[Records drawn from a dataset]
━━━━━━━━

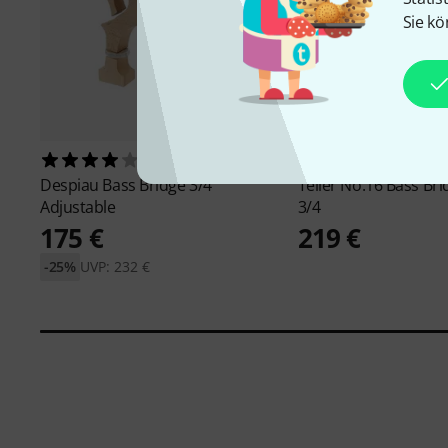
Sie kö
17
4
Despiau
Bass Bridge 3/4
Teller
No.16 Bass Bri
Adjustable
3/4
175 €
219 €
-25%
UVP: 232 €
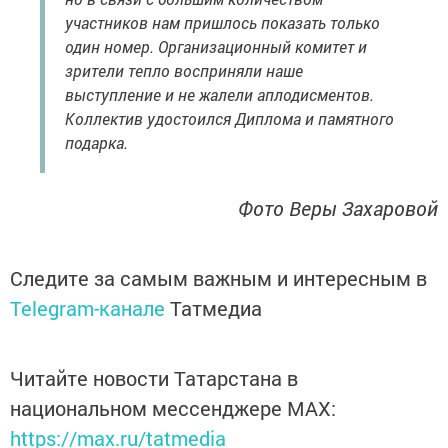
участников нам пришлось показать только
один номер. Организационный комитет и
зрители тепло восприняли наше
выступление и не жалели аплодисментов.
Коллектив удостоился Диплома и памятного
подарка.
Фото Веры Захаровой
Следите за самым важным и интересным в
Telegram-канале
Татмедиа
Читайте новости Татарстана в
национальном мессенджере MАХ:
https://max.ru/tatmedia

━━━━━━━━

### Your goal
Each entry must be set down word for word; no image may be carried over.

### Result
Sie kö
17
4
Despiau
Bass Bridge 3/4
Teller
No.16 Bass Bri
Adjustable
3/4
175 €
219 €
-25%
UVP: 232 €
участников нам пришлось показать только
один номер. Организационный комитет и
зрители тепло восприняли наше
выступление и не жалели аплодисментов.
Коллектив удостоился Диплома и памятного
подарка.
Фото Веры Захаровой
Следите за самым важным и интересным в
Telegram-канале
Татмедиа
Читайте новости Татарстана в
национальном мессенджере MАХ:
https://max.ru/tatmedia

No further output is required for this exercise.